Please transcribe the data below in full, word for word, without the images.

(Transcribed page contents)
_ _ _ _
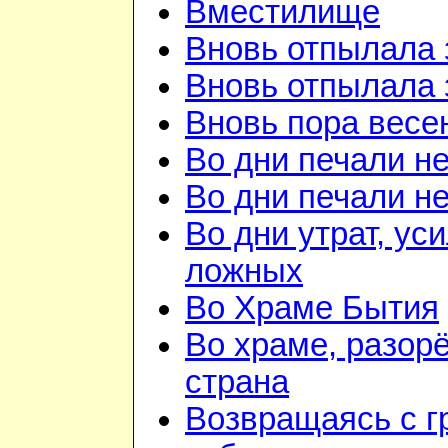
Вместилище
Вновь отпылала 
Вновь отпылала 
Вновь пора весе
Во дни печали н
Во дни печали н
Во дни утрат, ус
ложных
Во Храме Бытия
Во храме, разорё
страна
Возвращаясь с г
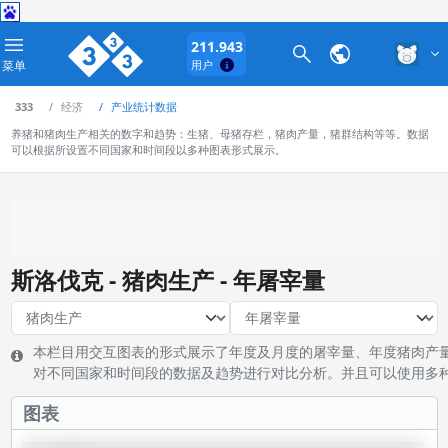
211.943
菜单
用户
333
经济
产业统计数据
养猪和猪肉生产相关的数字和趋势：生猪、母猪存栏，猪肉产量，猪群结构等等。数据
可以根据所设置不同国家和时间段以多种图表形式展示。
斯洛伐克 - 猪肉生产 - 年屠宰量
本栏目用交互图表的形式展示了年度及月度的屠宰量、年度猪肉产
对不同国家和时间段的数据及趋势进行对比分析。并且可以使用多
图表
_ _ _ _
[Solution]
Вместилище
Вновь отпылала 
Вновь отпылала 
Вновь пора весе
Во дни печали н
Во дни печали н
Во дни утрат, ус
ложных
Во Храме Бытия
Во храме, разорё
страна
Возвращаясь с г
211.943
菜单
用户
333
经济
产业统计数据
养猪和猪肉生产相关的数字和趋势：生猪、母猪存栏，猪肉产量，猪群结构等等。数据
可以根据所设置不同国家和时间段以多种图表形式展示。
斯洛伐克 - 猪肉生产 - 年屠宰量
本栏目用交互图表的形式展示了年度及月度的屠宰量、年度猪肉产
对不同国家和时间段的数据及趋势进行对比分析。并且可以使用多
图表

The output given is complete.